La sonnerie d'un téléphone. Et pas celle de n'importe quel téléphone. Celui de Bella. Il s'approcha. Son sac était là, par terre, tout prêt de sa voiture, ouvert, l'écran lumineux du téléphone visible alors qu'il sonnait toujours.
Merde… Merde… Où était-elle ?
« Bella » Murmura-t-il une fois avant de se mettre à crier, l'adrénaline commençant à affluer dans son système. « BELLA… BELLA… OU-ES-TU ? »
Il regarda frénétiquement autour de lui. Un mouvement, à la périphérie de sa vision lui fit tourner la tête. Il aperçut deux silhouettes s'enfuir dans l'obscurité. Elles avaient semblé sortir de nulle part et Edward se précipita dans cette direction. C'était un recoin sombre, coincé entre un mur de brique et des fourrés épais.
Une forme était étendue sur le sol. Une forme inerte… Il s'approcha, le cœur battant à tout rompre, l'angoisse tenaillant ses entrailles… C'était elle…
Merde…
Elle était là, inconsciente sur le sol, le visage masqué par ses longs cheveux bruns éparpillés autour d'elle.
Putain…
Il sentit la panique l'envahir…
Non, Non… Pas elle, pas elle, elle ne peut pas…

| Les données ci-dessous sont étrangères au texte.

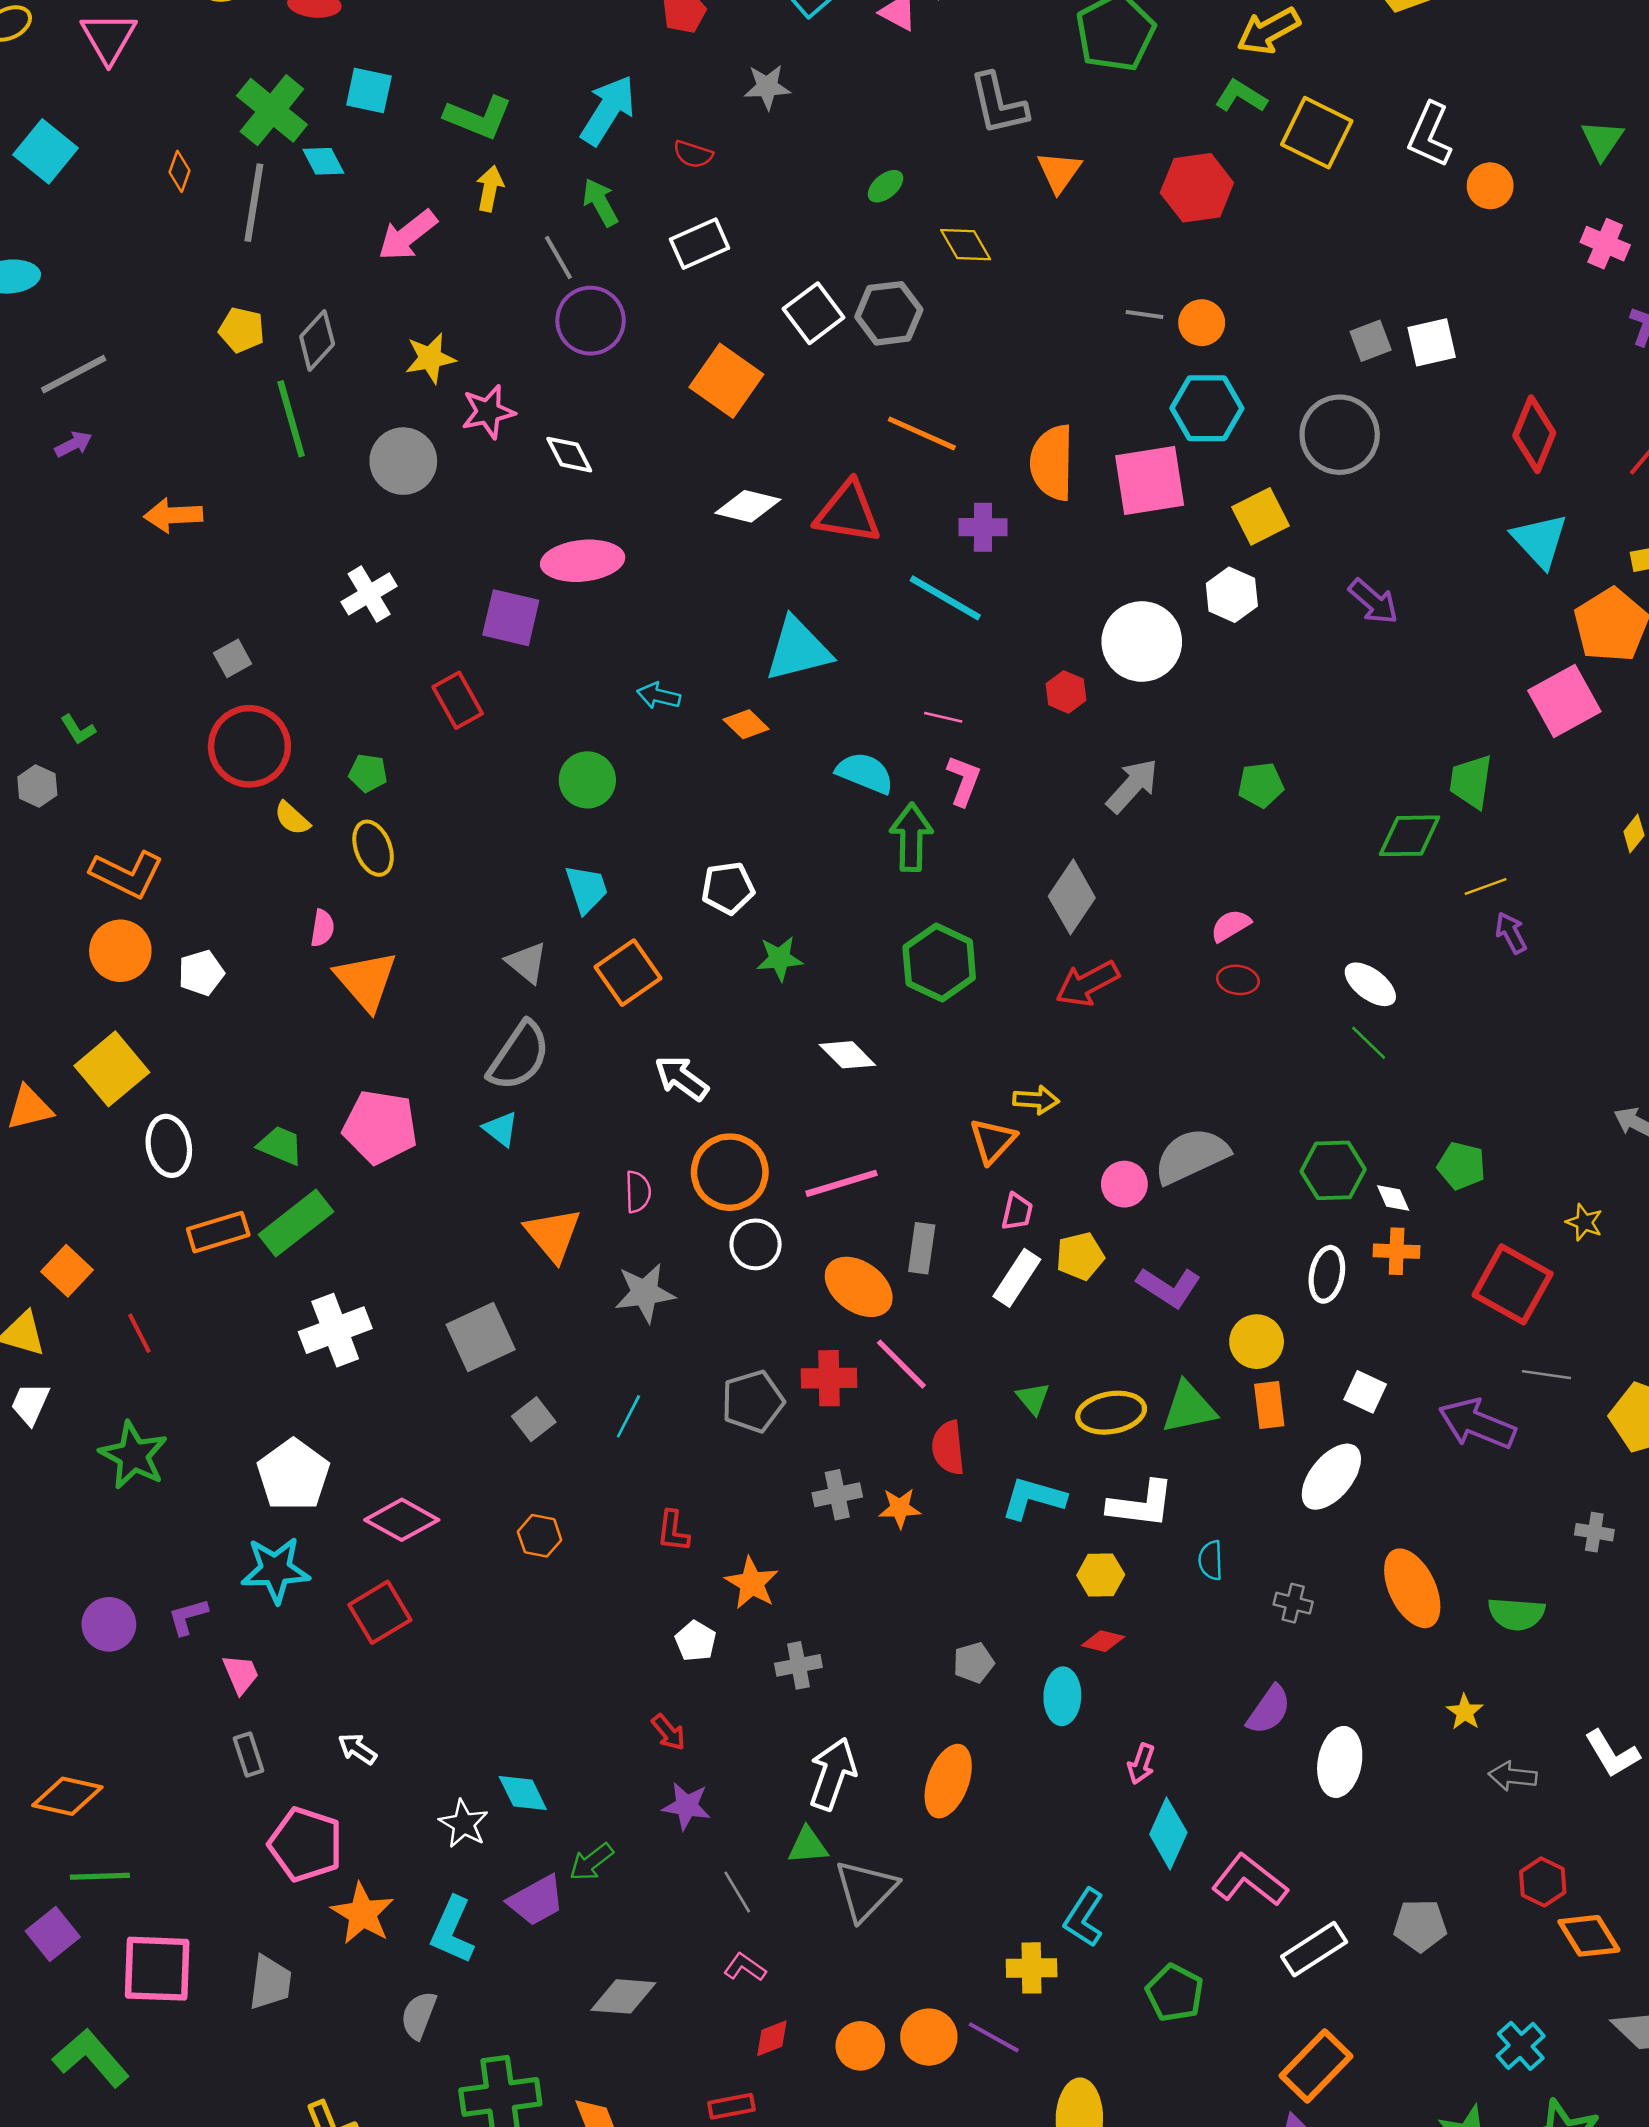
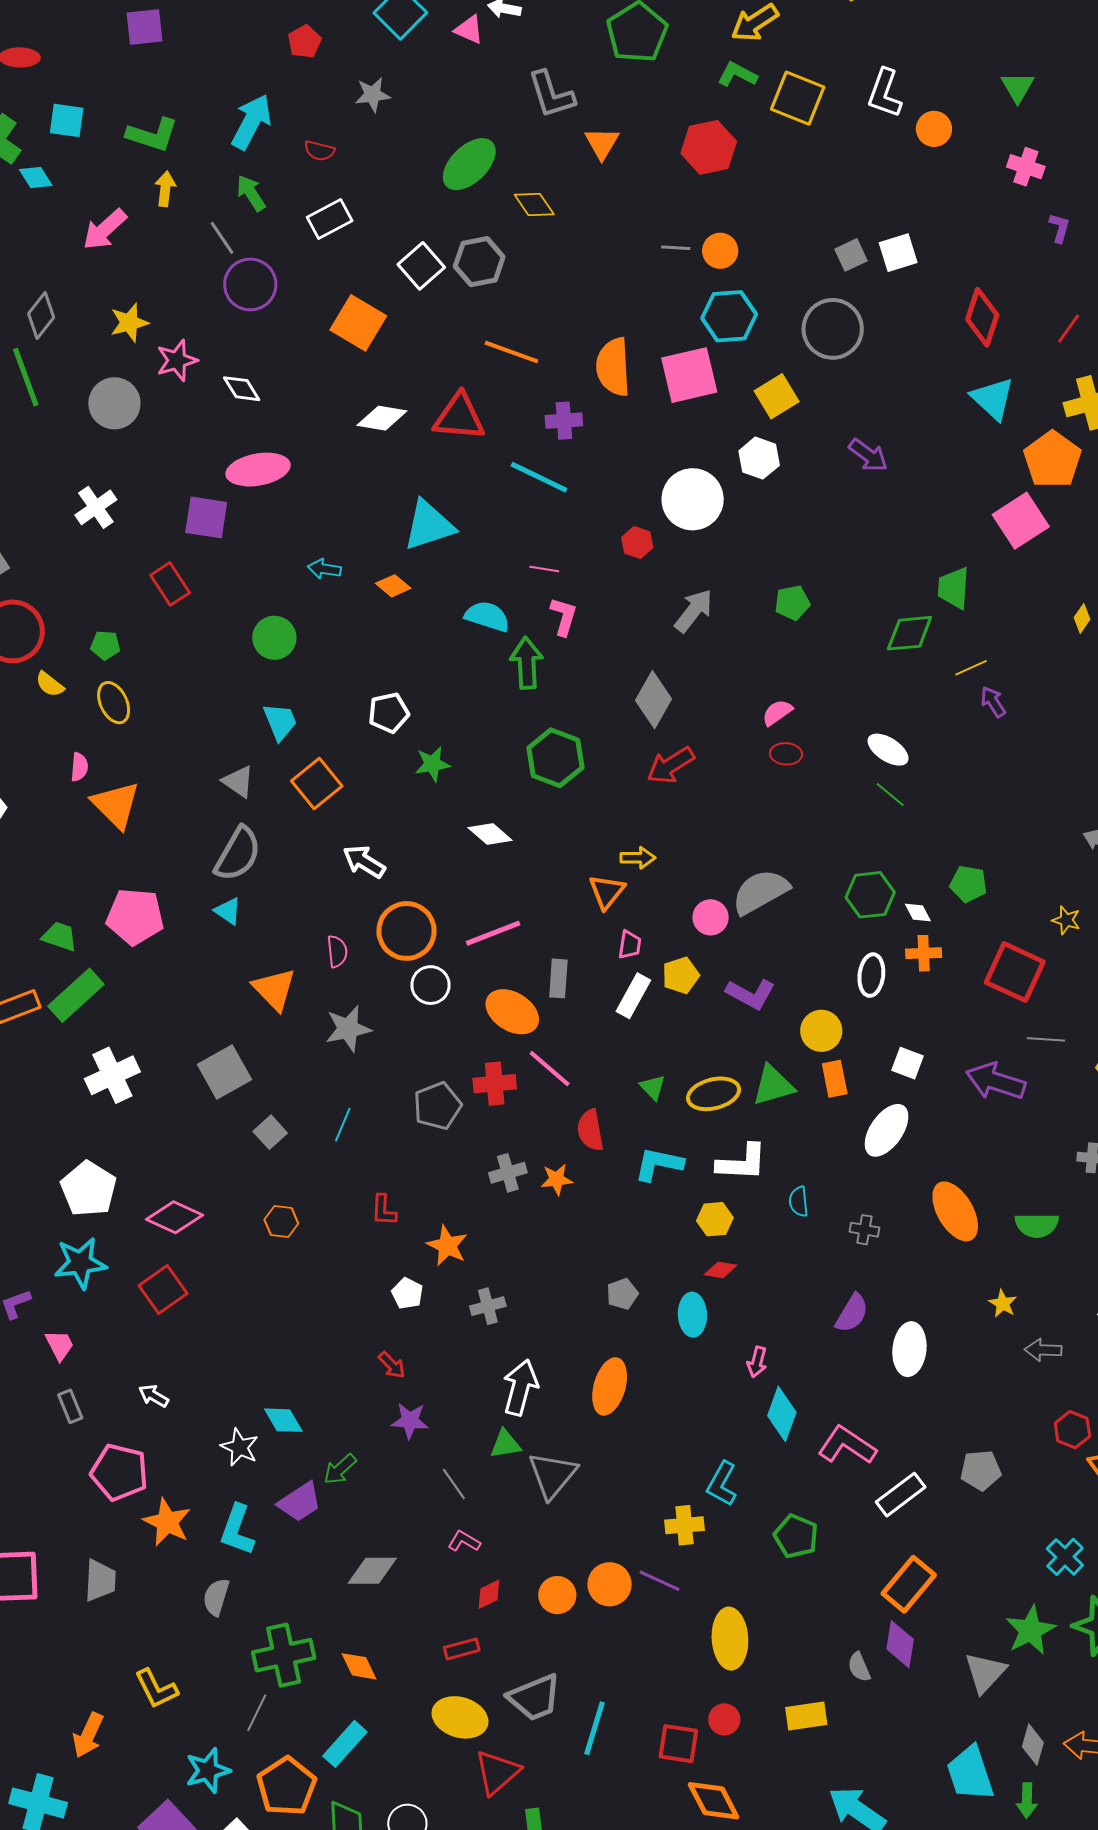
green ellipse: (886, 186) -> (469, 164), size x2.0

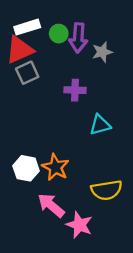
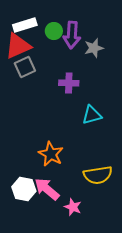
white hexagon: (26, 168) -> (24, 189), moved
pink star: (79, 225) -> (73, 207), size x0.7

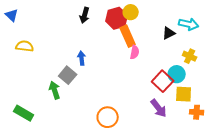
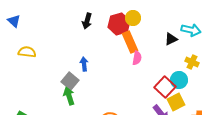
green arrow: (55, 90) -> (69, 96), moved
yellow square: (184, 94) -> (176, 102), moved, turned -30

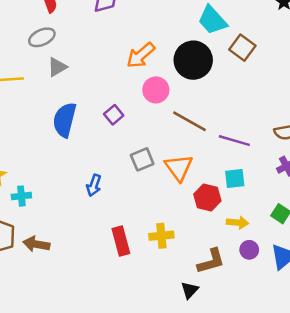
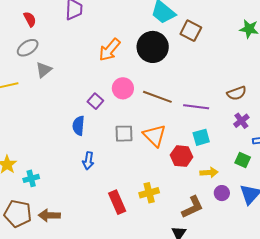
pink circle: (156, 90) -> (123, 88), moved
blue semicircle: (65, 120) -> (79, 126), moved, size x0.7
gray square: (142, 159) -> (124, 134), turned 30

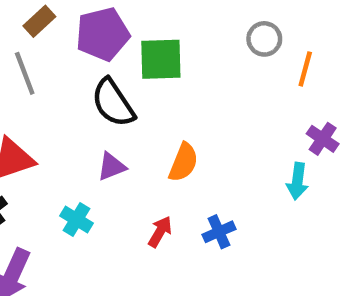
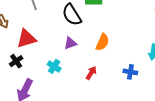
blue cross: (219, 232) -> (130, 72), moved, turned 32

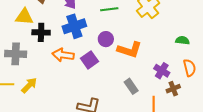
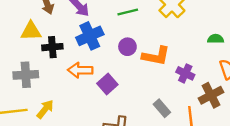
purple square: (90, 60) -> (107, 84), moved
purple cross: (162, 71) -> (185, 73), moved
gray rectangle: (131, 86) -> (162, 108), moved
brown cross: (173, 89) -> (211, 95), size x1.5

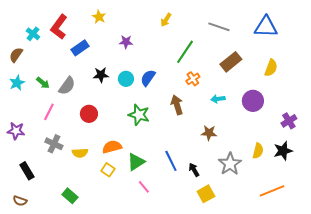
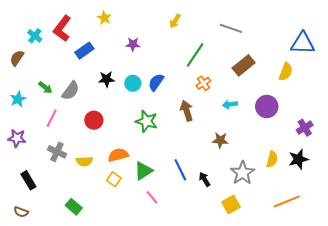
blue triangle: (266, 27) -> (303, 43), moved
cyan star: (17, 83) -> (18, 99), moved
yellow square: (206, 194) -> (231, 205), moved

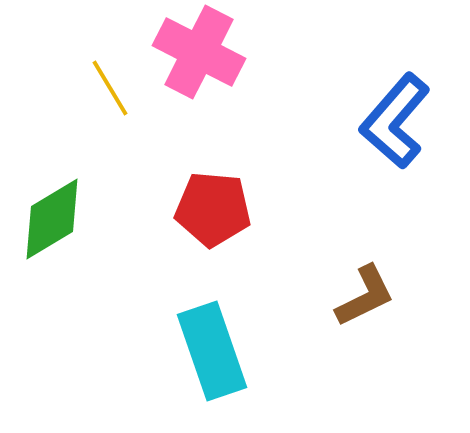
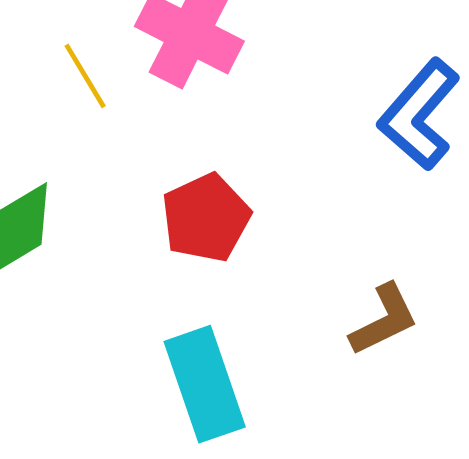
red pentagon: (213, 209) -> (206, 218), turned -30

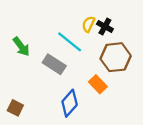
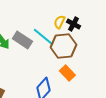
brown hexagon: (116, 57) -> (63, 46), moved
gray rectangle: (54, 64) -> (22, 40), moved

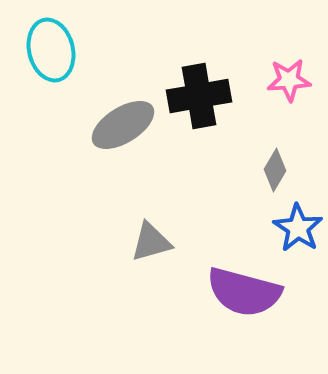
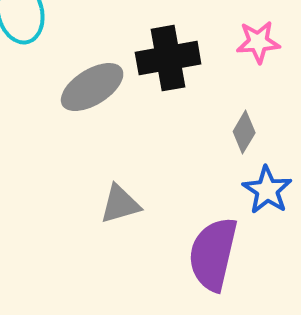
purple semicircle: (244, 292) -> (213, 254), turned 88

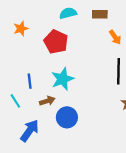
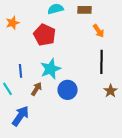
brown arrow: (47, 101) -> (37, 89), turned -40
blue circle: (67, 117) -> (68, 90), moved

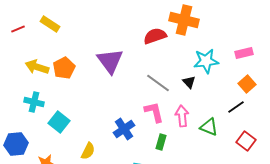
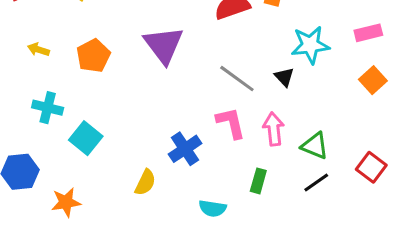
yellow arrow: (37, 67) -> (38, 50), moved, size x0.6
black line: (236, 107) -> (316, 182), moved
green rectangle: (161, 142) -> (258, 181), moved
yellow semicircle: (88, 151) -> (145, 182), moved

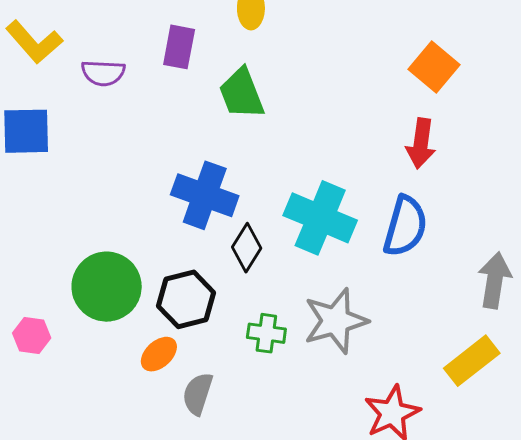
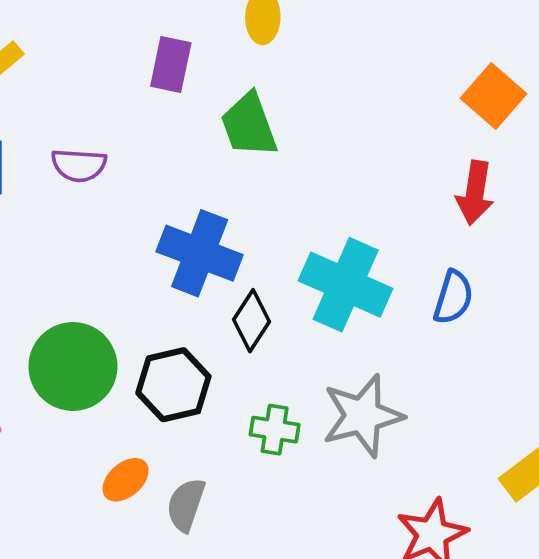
purple semicircle: (103, 73) -> (79, 165), moved
blue semicircle: (405, 226) -> (453, 297), size x0.7
orange ellipse: (159, 354) -> (126, 480), moved

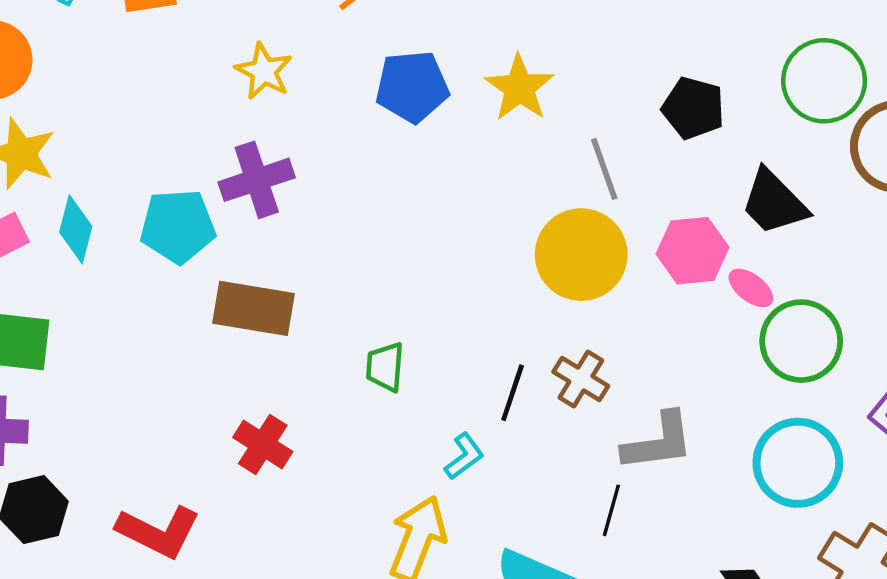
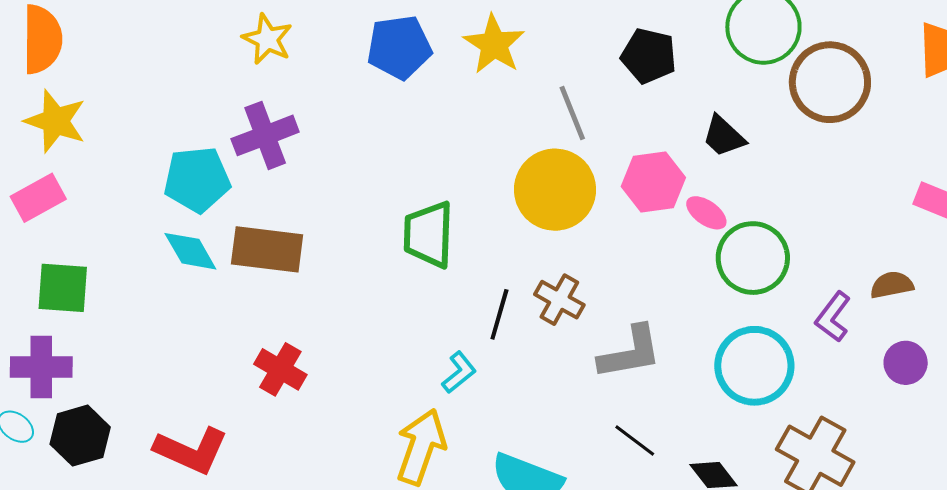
black trapezoid: (774, 202) -> (724, 136), size x0.7
cyan diamond: (76, 229) -> (190, 251), moved, turned -42
green trapezoid: (385, 367) -> (429, 234), moved, size x1.5
black line: (611, 510) -> (635, 440), moved, turned -66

Il entendit un faible gémissement.
Non, elle n'était pas… Dieu soit loué…
Alors qu'il était resté figé dans sa terreur, ce son lui fit l'effet d'un électrochoc…
Il s'avança rapidement vers elle, dégagea son front et aperçu son visage tuméfié.
« Putain… Bella… Ma Bella, Qu'est-ce qu'ils t'ont fait ? »
Il s'empara de son téléphone et composa le 911.
« Les urgences j'écoute »
« Je viens de trouver… ma petite-amie inconsciente… Elle a été frappé et elle est inconsciente » Il parla vite, le souffle court.
« Où-êtes-vous ? Nous allons vous envoyer des secours. » Comment la personne au bout du fil pouvait être aussi clame, aussi détachée. Sa Bella était là, sur le sol, inconsciente, battue, agressée…
Putain, Mon dieu, pourvu qu'elle n'ait pas été…
Il leur donna l'adresse, son nom, son numéro de téléphone, tout ce qu'ils voulaient.
« Surtout, n'essayez pas de la bouger, les secours seront là d'ici 5 minutes. »
Il s'assit lourdement à coté de Bella qu'il voyait respirer maintenant, faiblement, difficilement. Il voyait son corps bouger doucement avec chaque inspiration, il entendait le son râpeux de l'air qui s'insinuait entre ses lèvres gonflées.
« Oh Bella, mon amour. Qui ? Putain… Qui t'a fait ça ? Je vais les retrouver, putain je vais les tuer… »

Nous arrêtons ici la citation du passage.